Пока ямс поджаривался, он размышлял о предстоящем празднестве. Сегодняшний день — ойе.  Завтра будет афо, а послезавтра — нкво, день большого базара. Праздник Тыквенных листьев падает на третий нкво после этого дня. Завтра он пошлет за своими помощниками и поручит им объявить день праздника всем шести деревням Умуаро.

Всякий раз, когда Эзеулу задумывался о своей беспредельной власти над временами года, над всеми полевыми работами и, следовательно, над людьми, он спрашивал себя, реальна ли эта власть. Спору нет, он назначает день праздника Тыквенных листьев и день праздника Нового ямса, но ведь он не выбирает любой день. Он не более как простой дозорный. Его власть подобна власти ребенка над порученной его попечению козой. Ребенку скажут, что коза принадлежит ему, и, пока коза живет, так оно и есть: он кормит ее и заботится о ней. Но в тот день, когда ее забьют, он увидит, кто был настоящим владельцем. Нет! Верховный жрец Улу — это значит куда больше, должно значить больше. Если он откажется назвать день, праздника не будет — не будет ни посева, ни жатвы. Вот только может ли он отказаться? Ни один верховный жрец никогда не делал этого. Так что отказаться невозможно. Он не отважился бы.

Эта мысль уязвила и разгневала Эзеулу, как если бы ее высказал враг.

— Возьми обратно слова «не отважился бы», — ответил он этому врагу. — Да-да, возьми их обратно. Ни один человек во всем Умуаро не посмеет сказать, что я не отваживаюсь сделать что-то. Еще не родилась женщина, способная родить мужчину, который посмел бы сказать такое.

Но эта отповедь принесла лишь мимолетное удовлетворение. Мысль Эзеулу по-прежнему настойчиво пыталась разобраться в природе его власти. Что же это за власть, если всем известно, что ею никогда не воспользуются? Лучше уж сказать, что ее нет вовсе, что она так же слаба, как ветры, которые пускает хвастливая собака, грозившаяся задуть пламя в печи… Он перевернул палочкой клубень ямса.

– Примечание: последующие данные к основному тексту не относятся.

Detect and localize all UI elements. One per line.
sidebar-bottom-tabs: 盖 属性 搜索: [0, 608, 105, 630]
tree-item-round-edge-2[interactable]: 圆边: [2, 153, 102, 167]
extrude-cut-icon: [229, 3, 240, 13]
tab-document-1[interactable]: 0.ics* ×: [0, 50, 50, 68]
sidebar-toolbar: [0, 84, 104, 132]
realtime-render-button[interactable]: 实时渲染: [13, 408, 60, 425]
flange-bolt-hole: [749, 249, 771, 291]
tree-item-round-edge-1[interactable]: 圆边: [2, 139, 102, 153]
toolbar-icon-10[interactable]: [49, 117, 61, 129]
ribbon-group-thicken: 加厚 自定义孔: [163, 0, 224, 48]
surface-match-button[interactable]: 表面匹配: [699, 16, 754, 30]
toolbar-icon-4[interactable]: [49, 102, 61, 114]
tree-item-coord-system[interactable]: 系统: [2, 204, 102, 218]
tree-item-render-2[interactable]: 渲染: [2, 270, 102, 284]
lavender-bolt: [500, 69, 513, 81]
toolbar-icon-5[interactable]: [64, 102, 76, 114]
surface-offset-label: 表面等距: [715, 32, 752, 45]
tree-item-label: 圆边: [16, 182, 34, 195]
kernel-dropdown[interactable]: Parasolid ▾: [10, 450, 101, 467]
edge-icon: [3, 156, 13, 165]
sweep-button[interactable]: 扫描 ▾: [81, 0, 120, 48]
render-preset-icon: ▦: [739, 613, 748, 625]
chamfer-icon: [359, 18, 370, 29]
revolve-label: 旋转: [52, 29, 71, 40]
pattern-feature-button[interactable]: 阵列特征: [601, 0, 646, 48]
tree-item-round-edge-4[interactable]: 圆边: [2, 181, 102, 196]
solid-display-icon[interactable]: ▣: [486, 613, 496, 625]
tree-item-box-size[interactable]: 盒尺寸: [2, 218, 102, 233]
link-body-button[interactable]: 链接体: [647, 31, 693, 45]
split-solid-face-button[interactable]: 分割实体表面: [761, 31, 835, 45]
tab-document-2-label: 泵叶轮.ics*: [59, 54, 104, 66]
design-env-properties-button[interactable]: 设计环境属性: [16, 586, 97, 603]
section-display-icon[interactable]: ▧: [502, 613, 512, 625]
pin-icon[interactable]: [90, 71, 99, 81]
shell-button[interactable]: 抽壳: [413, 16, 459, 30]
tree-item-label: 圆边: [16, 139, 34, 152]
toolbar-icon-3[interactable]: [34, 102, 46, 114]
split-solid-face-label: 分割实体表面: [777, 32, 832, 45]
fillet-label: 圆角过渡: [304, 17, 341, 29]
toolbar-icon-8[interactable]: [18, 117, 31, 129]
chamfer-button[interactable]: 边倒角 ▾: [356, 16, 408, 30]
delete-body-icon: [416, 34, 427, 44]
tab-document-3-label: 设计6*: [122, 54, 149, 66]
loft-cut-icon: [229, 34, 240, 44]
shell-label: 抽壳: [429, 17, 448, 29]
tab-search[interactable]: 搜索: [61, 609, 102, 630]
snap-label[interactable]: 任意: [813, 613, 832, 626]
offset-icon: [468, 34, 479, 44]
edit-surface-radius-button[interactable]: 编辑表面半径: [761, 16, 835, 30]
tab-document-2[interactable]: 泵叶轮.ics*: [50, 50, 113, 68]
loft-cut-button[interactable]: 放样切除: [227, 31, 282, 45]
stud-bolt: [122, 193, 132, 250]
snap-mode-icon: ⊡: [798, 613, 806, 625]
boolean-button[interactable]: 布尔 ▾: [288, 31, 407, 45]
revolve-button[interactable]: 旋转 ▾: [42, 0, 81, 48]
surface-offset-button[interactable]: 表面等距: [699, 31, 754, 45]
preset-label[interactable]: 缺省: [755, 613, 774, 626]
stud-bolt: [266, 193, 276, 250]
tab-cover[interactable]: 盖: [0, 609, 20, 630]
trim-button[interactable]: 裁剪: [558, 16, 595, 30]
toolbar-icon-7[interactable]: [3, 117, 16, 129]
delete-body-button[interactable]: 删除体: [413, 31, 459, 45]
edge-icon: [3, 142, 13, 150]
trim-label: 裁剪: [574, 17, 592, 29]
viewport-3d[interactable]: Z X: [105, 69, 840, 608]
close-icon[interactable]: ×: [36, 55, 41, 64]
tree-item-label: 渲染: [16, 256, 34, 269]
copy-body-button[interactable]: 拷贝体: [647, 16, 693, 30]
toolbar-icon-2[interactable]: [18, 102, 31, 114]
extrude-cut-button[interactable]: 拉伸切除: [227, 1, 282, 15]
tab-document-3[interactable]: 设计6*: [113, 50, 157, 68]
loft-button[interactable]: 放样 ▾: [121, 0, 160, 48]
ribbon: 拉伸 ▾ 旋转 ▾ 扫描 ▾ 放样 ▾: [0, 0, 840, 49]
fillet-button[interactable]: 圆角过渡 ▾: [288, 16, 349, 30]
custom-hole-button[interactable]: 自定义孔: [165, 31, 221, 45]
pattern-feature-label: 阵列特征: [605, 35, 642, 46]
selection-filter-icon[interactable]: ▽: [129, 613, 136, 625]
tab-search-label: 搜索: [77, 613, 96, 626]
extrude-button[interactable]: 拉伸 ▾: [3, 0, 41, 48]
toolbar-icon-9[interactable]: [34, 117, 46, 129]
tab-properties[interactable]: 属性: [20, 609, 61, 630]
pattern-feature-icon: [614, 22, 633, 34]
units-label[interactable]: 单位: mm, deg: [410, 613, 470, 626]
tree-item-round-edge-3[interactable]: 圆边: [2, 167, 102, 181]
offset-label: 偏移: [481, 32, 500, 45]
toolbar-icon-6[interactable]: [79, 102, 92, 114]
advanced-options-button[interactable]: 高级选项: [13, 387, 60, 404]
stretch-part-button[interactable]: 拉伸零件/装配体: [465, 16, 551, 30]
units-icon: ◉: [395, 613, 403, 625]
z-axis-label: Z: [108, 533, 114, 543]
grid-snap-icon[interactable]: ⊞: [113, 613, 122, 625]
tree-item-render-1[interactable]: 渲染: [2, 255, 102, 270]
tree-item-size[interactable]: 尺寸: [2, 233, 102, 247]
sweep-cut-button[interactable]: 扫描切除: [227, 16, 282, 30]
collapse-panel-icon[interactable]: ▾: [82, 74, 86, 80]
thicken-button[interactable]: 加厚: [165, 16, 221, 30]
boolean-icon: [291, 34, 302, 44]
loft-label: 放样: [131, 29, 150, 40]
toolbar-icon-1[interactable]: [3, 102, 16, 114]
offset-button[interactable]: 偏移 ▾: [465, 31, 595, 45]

В оби  вошел его младший сын Нвафо; назвав, как полагается при приветствии, отца по имени, он устроился на своем любимом месте — на земляном ложе в дальнем углу, рядом с узким порогом. Хотя Нвафо совсем еще дитя, похоже, что божество уже решило сделать его своим будущим верховным жрецом. Едва только он начал говорить, в нем обнаружилась тяга к ритуальным обрядам. Пожалуй, он уже сейчас знает о богослужении больше, чем даже старший из его братьев. Но, несмотря на все это, нельзя, конечно, быть настолько неосторожным, чтобы открыто утверждать, что Улу сделает то-то или то-то. Когда Эзеулу не станет, Улу может выбрать на его место, казалось бы, самого неподходящего из его сыновей. Такое уже случалось в прошлом.

Эзеулу внимательно следил за своим ямсом, поворачивая клубень палочкой с боку на бок, по мере того как ближайшая к огню сторона достаточно пропекалась. В хижину вошел его старший сын Эдого.

— Эзеулу! — приветствовал он отца.

— Э-э-и!

Эдого, пройдя через оби, вышел во внутренний дворик и направился к временному жилищу своей сестры Акуэке.

— Пойди и позови Эдого, — обратился Эзеулу к Нвафо.

Вернувшиеся Эдого и Нвафо сели на земляное ложе, Эзеулу еще раз перевернул клубень ямса и только потом спросил:

— Что я говорил тебе насчет того, вправе ли ты вырезывать изображения богов?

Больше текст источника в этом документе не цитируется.